Just like this blog, we can make some things without much software around them. That makes me wonder: why do we need all this software to do what we want?
Of course not everything can just be a prompt. Some tools still need structure, controls, and a visible interface. But more software can be prompt-based than most people assume.
Sometimes a chat is enough
Some software can be a chat. You describe what you want, the system looks at the current state, and then it makes or changes the thing for you.
That is already how this blog works. I write ideas in chat, the agent turns them into HTML and CSS, and then the files become the site. The interface is not a big dashboard. The interface is the conversation.
The same idea can apply to other small tools. A todo list could work this way. A weblog like this can work this way. A little personal wiki can work this way too, a bit like the Karpathy LLM wiki idea.
Start with something small and change it later
One thing I like about this approach is that you do not have to fully design the structure up front. We can start with some design, fill it with blog posts based on your ideas, and then adjust the structure as we learn what we actually want.

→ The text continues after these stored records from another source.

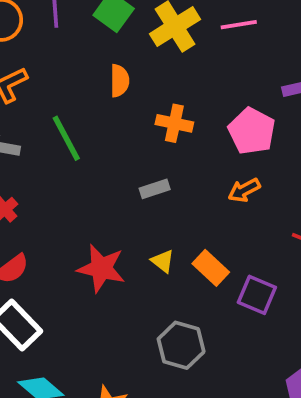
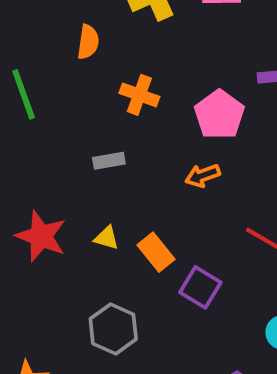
yellow triangle: (163, 261) -> (107, 238), turned -30

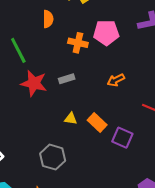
pink pentagon: (219, 115) -> (106, 33), moved, turned -30
red star: (41, 236) -> (34, 83), moved
gray hexagon: (113, 329) -> (53, 157), moved

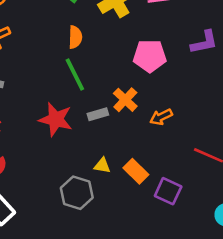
orange cross: (78, 43) -> (125, 100), moved, turned 30
green line: (18, 50) -> (75, 74), moved
gray hexagon: (53, 157) -> (77, 193), moved

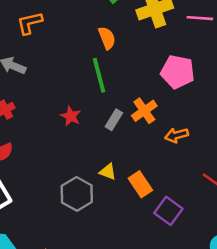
orange semicircle: (75, 37) -> (107, 38), turned -35
gray rectangle: (98, 114) -> (114, 120), turned -54
red star: (56, 119) -> (71, 116), size x0.6

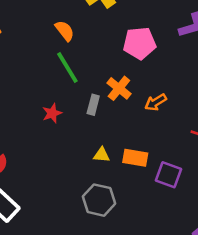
red star: (71, 116) -> (52, 113), turned -30
orange rectangle: (140, 184) -> (135, 158), turned -30
gray hexagon: (77, 194) -> (99, 200), moved

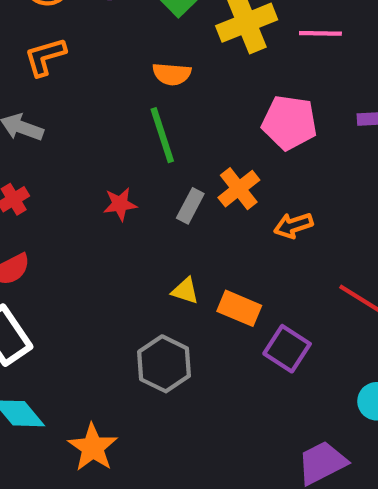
orange semicircle: (65, 31) -> (172, 74), turned 120

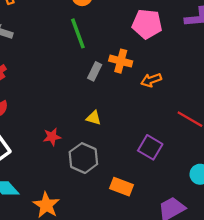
orange cross: (239, 189) -> (121, 61), turned -35
red star: (120, 204) -> (52, 137), moved
orange rectangle: (239, 308) -> (122, 187), moved

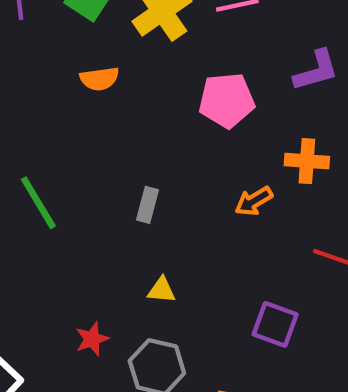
green line: (78, 33) -> (38, 203), moved
orange cross: (121, 61) -> (307, 161), moved

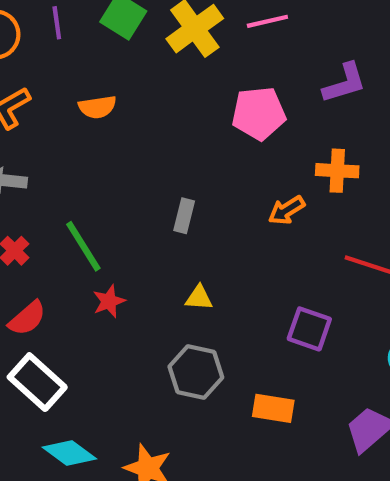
orange semicircle: (100, 79) -> (97, 107), moved
green line: (38, 203) -> (83, 246), moved
red star: (92, 339) -> (109, 301), moved

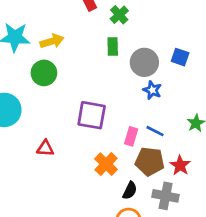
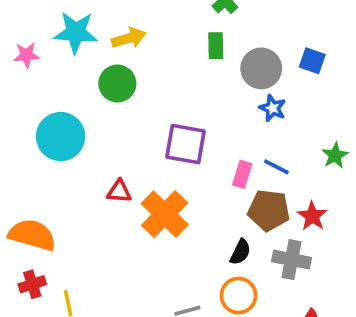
orange cross: (106, 164) -> (165, 214), moved, size x1.4

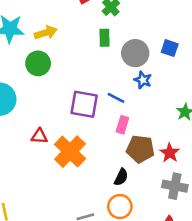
blue line: (276, 167) -> (116, 98), moved
gray cross: (291, 260) -> (175, 186), moved

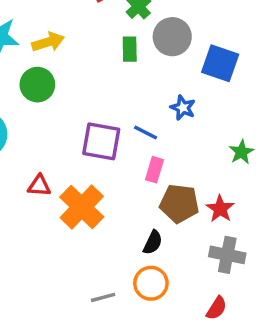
blue square: (170, 48) -> (220, 63), size x1.5
gray circle: (135, 53) -> (172, 37), moved

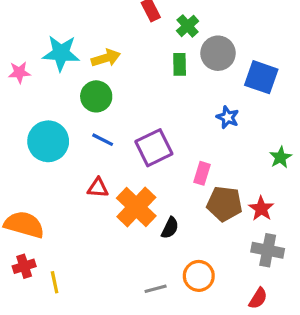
blue line: (146, 132) -> (103, 140), moved
purple square: (101, 141) -> (154, 148), turned -36
black semicircle: (153, 242) -> (170, 228), moved

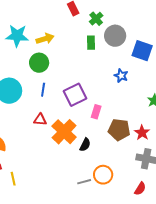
blue line: (103, 140) -> (43, 90), turned 72
pink rectangle: (202, 173) -> (96, 112), moved
gray line: (156, 289) -> (84, 182), moved

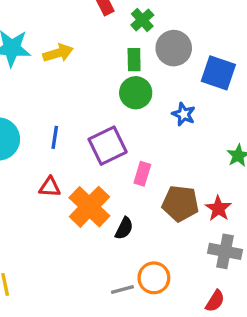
green circle: (39, 63) -> (136, 93), moved

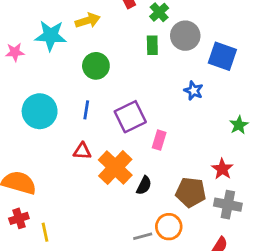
yellow arrow: (58, 53) -> (88, 21), moved
green circle: (136, 93) -> (96, 66), moved
brown pentagon: (180, 203) -> (191, 192), moved

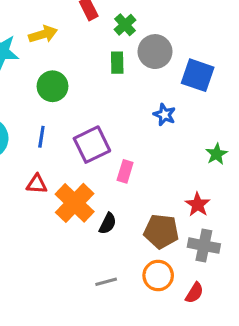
orange circle: (169, 227) -> (158, 275), moved

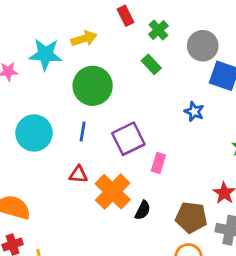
gray circle: (155, 52) -> (203, 46), moved
green rectangle: (117, 63) -> (151, 64), turned -42
green circle: (52, 86) -> (93, 86), size x1.4

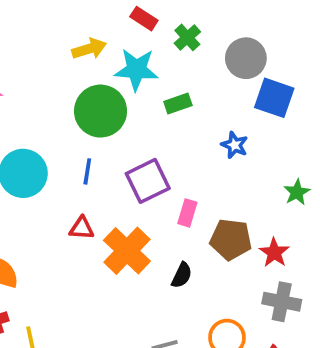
red rectangle: (126, 16) -> (144, 19), turned -30
cyan star: (45, 54) -> (136, 70), moved
green rectangle: (151, 64) -> (178, 103), moved, turned -66
black semicircle: (143, 210) -> (182, 275), moved
brown pentagon: (191, 217) -> (231, 239), moved

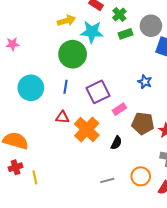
green rectangle: (178, 103) -> (125, 34), moved
blue star: (235, 145) -> (145, 82), moved
pink rectangle: (187, 213) -> (119, 109), turned 40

That feels very different from traditional software. Usually you build a system, and then you are stuck inside the structure you created. Menus, fields, templates, and workflows all start to harden into place.
With prompt-based software, the structure can stay softer. We can change the page layout, add a section, rename a piece of navigation, reshape an archive, or turn a rough note into a finished post. The software does not have to stay fixed just because the first version existed.
The useful part is flexibility
Typing natural language into a box is the least interesting part. The output can become real working software, or real working content, without a lot of extra machinery.
- Describe a new page and get a new page.
- Ask for a cleaner layout and get updated CSS.
- Change the structure after the site already exists.
- Keep the result simple enough to inspect by hand.
A real example from today
Today I worked on a simple but useful case. There is a calendar with the days people have leave. What we need to know is how many days or hours that adds up to inside the sprint.
Before, I would have said we need to write some kind of software that connects to the official service we use. But now we can start with a prompt: starting today and for the next two weeks, count the hours and days of leave for the people on the calendar that we have.
Then we get a result, adjust it, fix the intermediate steps, and ask for a total. When the formatting and calculation are right, the next step becomes obvious: make a skill.
This is why I keep coming back to prompts first. We do not always need to begin by building software. Sometimes we can do the work in prompts first, then turn it into a reusable tool when the pattern is clear.
Not everything should be a prompt
I do not think every application should turn into a chat window. Some tasks are better with direct manipulation, visible controls, or stable tools that people can learn once and trust.
But there is a big category in the middle: software that mostly exists to help you describe, shape, edit, and reorganize something. That kind of software is a good fit for prompts.
Why I think this matters
Prompt-based software lets you start with intent instead of setup. Instead of learning an application first, you begin with what you want to make. Then the structure can follow.
For personal tools especially, that feels right. We can make software that works how we want, and keep changing it as our needs change, instead of locking ourselves into the first structure we happened to build.